April - Manitowoc, Wisconsin
Entered on May 31, 2007

Title: Organic

I am a woman.

When I pee, I sit.

While camping or at a public restroom I used to think how nice it would be if I could pee standing up. But, I crouch low to the earth and I think that’s the lesson my body teaches me:

“Stay close to nature and you will find relief. Stray too far and accidents will abound.”

I am a woman.

When my time comes, I menstruate.

I used to think, “My monthly curse.” My energy wanes and I naturally want to pull back a bit and reflect.

My body tells me, “You are busy much of the time. You are always giving to others. You must give to yourself too. I call you to rest, comtemplate, and reevaluate.”

I am a woman.

A week after I menstruate, I ovulate.

I used to think that I was my mind and that my body didn’t really matter all that much.

After being disrespected and treated as an object, I realized that I was my body.

So I do not try to stifle my body with pills and contraceptives. To sterilize my body is to sterilize me.

My energy waxes and my body says, “You have so much to give; now is your season to create.”

I am a woman.

I can bring forth new life.

I used to behave as though I were unstoppable. All I depended on was me. Pregnancy was a difficult time. I became very vulnerable, and consequently became aware of my own mortality.

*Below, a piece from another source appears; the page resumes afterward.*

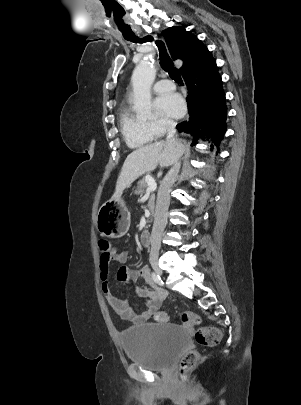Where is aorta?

My body said to me, “You will not go on forever. People are the important things in life, and sometimes you can’t do everything on your own.”

I am a woman.

I can give birth.

I used to think that I could control everything. Labor taught me that sometimes I will experience incredible pain and I will be powerless to stop it.

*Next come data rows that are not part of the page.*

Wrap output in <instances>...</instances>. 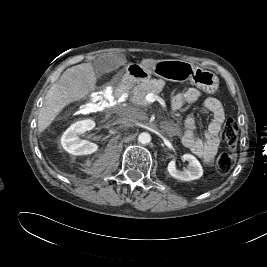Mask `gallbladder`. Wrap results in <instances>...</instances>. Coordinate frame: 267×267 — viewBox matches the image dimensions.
Wrapping results in <instances>:
<instances>
[{
  "label": "gallbladder",
  "instance_id": "obj_1",
  "mask_svg": "<svg viewBox=\"0 0 267 267\" xmlns=\"http://www.w3.org/2000/svg\"><path fill=\"white\" fill-rule=\"evenodd\" d=\"M122 61L123 57L119 55L113 57H99L94 64L96 76L99 77L101 73L111 71Z\"/></svg>",
  "mask_w": 267,
  "mask_h": 267
}]
</instances>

My body said, “Sometimes when you think you are weak, you are your most powerful.” And I held my child.

I am a woman.

I can nurse my child.

I used to think that I had so many pressing things to do. I had to clean, cook, and sleep all night so that I could work all day. Breasfeeding made me feel like I had a leash on. So often it had to be me that met the needs of my child. No one else would do.

My body said to me, “No work is more important than the work of nurturing your child. The company you work for will not exist forever, but your child is eternal.”

I am a woman.

I try to respect the wisdom of my body. I know my body needs to heal more and it is not ready for another child. So why even ovulate?

But when my body does, she wisely says to my husband, “You need to really communicate with your wife. You need to learn self-mastery so you can teach her that she is deeply loved and respected for who she is, as she is.”

I am a woman.

I have an incredible mind. I know that one day I will pursue my dream of getting my doctorate. I can wait, knowing that that season, too, will come in its time.

No, my way of being in the world does not follow the masculine way of being. But my way is a good way. My way is a beautiful way. My way is the feminine way, for I am a woman.